======== DATA UNDER STUDY

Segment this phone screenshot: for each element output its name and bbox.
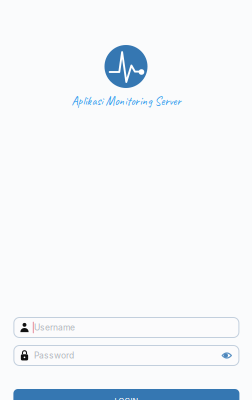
button[interactable]: LOGIN (13, 389, 239, 400)
staticText: Username (34, 322, 75, 333)
button[interactable]: Password (13, 345, 239, 366)
staticText: Password (34, 350, 74, 361)
button[interactable]: Username (13, 317, 239, 338)
staticText: LOGIN (114, 396, 138, 400)
staticText: Aplikasi Monitoring Server (72, 93, 180, 109)
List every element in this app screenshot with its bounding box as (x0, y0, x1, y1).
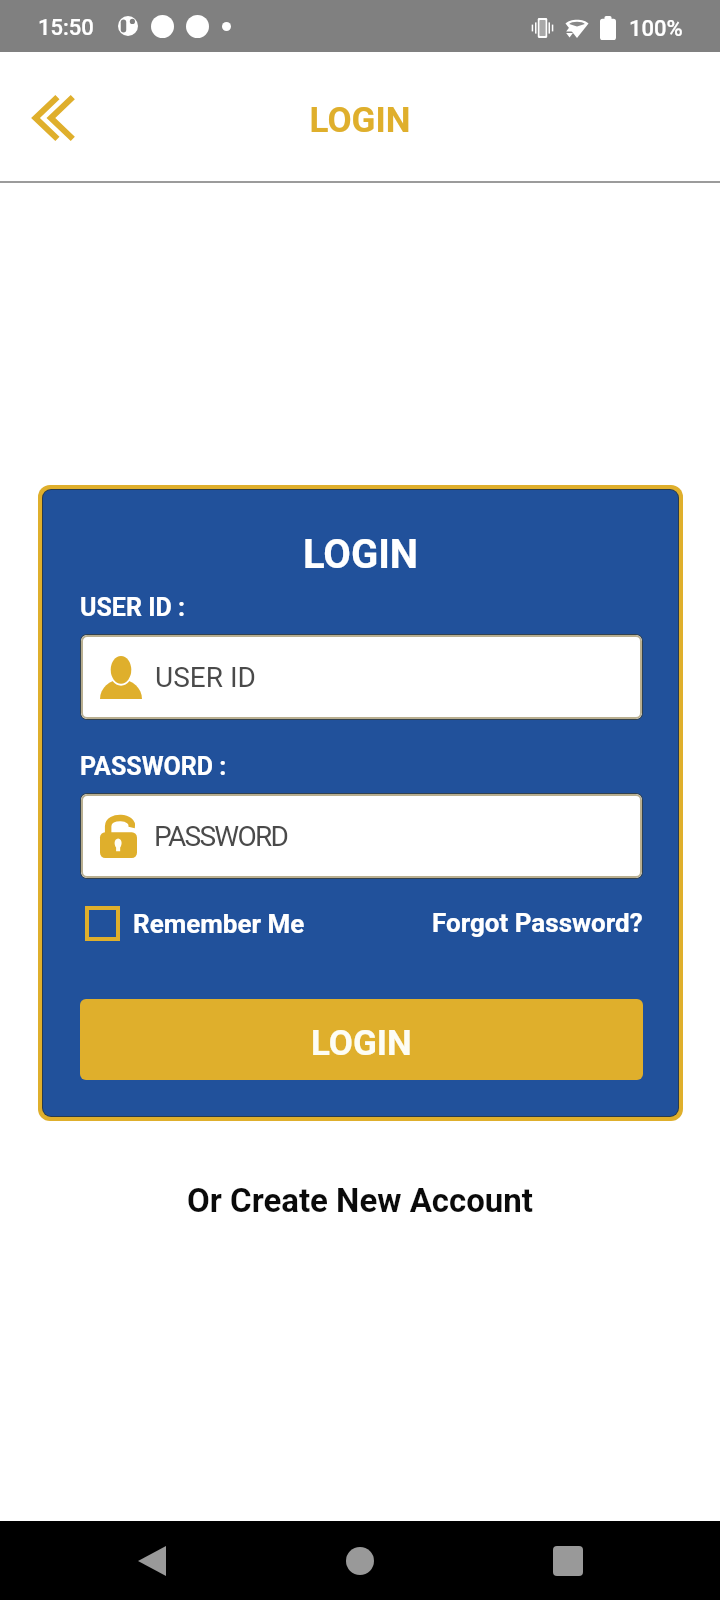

================

Everything but the pictures is needed: copy the data above exactly.

• [EXERCISE SOLUTION]:
Segment this phone screenshot: for each element output its name and bbox.
button[interactable]: LOGIN (13, 389, 239, 400)
staticText: Username (34, 322, 75, 333)
button[interactable]: Password (13, 345, 239, 366)
staticText: Password (34, 350, 74, 361)
button[interactable]: Username (13, 317, 239, 338)
staticText: LOGIN (114, 396, 138, 400)
staticText: Aplikasi Monitoring Server (72, 93, 180, 109)
List every element in this app screenshot with its bounding box as (x0, y0, x1, y1).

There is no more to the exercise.